TASK DETAILS:
Could you repeat every record exactly as it appears?

Dataset entries:
*** Begin section ***

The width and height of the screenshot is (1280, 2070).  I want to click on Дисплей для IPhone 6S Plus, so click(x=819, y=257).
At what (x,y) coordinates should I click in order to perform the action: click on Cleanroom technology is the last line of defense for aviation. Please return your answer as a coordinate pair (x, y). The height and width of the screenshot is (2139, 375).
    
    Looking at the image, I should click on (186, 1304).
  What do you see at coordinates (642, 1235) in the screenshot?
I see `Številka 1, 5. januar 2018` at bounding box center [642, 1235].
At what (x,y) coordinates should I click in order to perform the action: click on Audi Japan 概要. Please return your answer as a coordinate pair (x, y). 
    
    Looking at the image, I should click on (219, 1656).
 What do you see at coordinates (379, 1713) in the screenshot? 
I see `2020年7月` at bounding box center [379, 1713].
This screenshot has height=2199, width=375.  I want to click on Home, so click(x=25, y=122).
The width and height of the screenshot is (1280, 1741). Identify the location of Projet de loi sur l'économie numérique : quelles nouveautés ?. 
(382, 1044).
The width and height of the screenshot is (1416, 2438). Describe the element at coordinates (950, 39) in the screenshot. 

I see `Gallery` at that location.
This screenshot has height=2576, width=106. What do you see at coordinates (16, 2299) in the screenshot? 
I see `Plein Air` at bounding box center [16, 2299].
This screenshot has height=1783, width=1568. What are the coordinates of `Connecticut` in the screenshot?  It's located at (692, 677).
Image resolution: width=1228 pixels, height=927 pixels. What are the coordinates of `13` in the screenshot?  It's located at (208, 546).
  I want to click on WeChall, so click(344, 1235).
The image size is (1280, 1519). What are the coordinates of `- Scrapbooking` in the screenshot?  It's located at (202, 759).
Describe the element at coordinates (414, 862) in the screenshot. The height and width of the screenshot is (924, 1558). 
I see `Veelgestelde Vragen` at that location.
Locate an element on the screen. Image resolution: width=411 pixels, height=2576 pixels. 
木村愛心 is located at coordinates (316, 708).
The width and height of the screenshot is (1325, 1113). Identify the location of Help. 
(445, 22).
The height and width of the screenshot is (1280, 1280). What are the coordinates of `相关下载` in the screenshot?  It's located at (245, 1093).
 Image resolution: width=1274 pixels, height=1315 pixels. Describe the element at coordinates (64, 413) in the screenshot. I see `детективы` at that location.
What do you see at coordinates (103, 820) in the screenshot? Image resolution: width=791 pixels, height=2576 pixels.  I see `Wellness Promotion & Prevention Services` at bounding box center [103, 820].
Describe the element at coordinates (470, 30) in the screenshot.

*** End section ***

YOUR SOLUTION:
The width and height of the screenshot is (1280, 2070).  I want to click on Дисплей для IPhone 6S Plus, so click(x=819, y=257).
At what (x,y) coordinates should I click in order to perform the action: click on Cleanroom technology is the last line of defense for aviation. Please return your answer as a coordinate pair (x, y). The height and width of the screenshot is (2139, 375).
    
    Looking at the image, I should click on (186, 1304).
  What do you see at coordinates (642, 1235) in the screenshot?
I see `Številka 1, 5. januar 2018` at bounding box center [642, 1235].
At what (x,y) coordinates should I click in order to perform the action: click on Audi Japan 概要. Please return your answer as a coordinate pair (x, y). 
    
    Looking at the image, I should click on (219, 1656).
 What do you see at coordinates (379, 1713) in the screenshot? 
I see `2020年7月` at bounding box center [379, 1713].
This screenshot has height=2199, width=375.  I want to click on Home, so click(x=25, y=122).
The width and height of the screenshot is (1280, 1741). Identify the location of Projet de loi sur l'économie numérique : quelles nouveautés ?. 
(382, 1044).
The width and height of the screenshot is (1416, 2438). Describe the element at coordinates (950, 39) in the screenshot. 

I see `Gallery` at that location.
This screenshot has height=2576, width=106. What do you see at coordinates (16, 2299) in the screenshot? 
I see `Plein Air` at bounding box center [16, 2299].
This screenshot has height=1783, width=1568. What are the coordinates of `Connecticut` in the screenshot?  It's located at (692, 677).
Image resolution: width=1228 pixels, height=927 pixels. What are the coordinates of `13` in the screenshot?  It's located at (208, 546).
  I want to click on WeChall, so click(344, 1235).
The image size is (1280, 1519). What are the coordinates of `- Scrapbooking` in the screenshot?  It's located at (202, 759).
Describe the element at coordinates (414, 862) in the screenshot. The height and width of the screenshot is (924, 1558). 
I see `Veelgestelde Vragen` at that location.
Locate an element on the screen. Image resolution: width=411 pixels, height=2576 pixels. 
木村愛心 is located at coordinates (316, 708).
The width and height of the screenshot is (1325, 1113). Identify the location of Help. 
(445, 22).
The height and width of the screenshot is (1280, 1280). What are the coordinates of `相关下载` in the screenshot?  It's located at (245, 1093).
 Image resolution: width=1274 pixels, height=1315 pixels. Describe the element at coordinates (64, 413) in the screenshot. I see `детективы` at that location.
What do you see at coordinates (103, 820) in the screenshot? Image resolution: width=791 pixels, height=2576 pixels.  I see `Wellness Promotion & Prevention Services` at bounding box center [103, 820].
Describe the element at coordinates (470, 30) in the screenshot.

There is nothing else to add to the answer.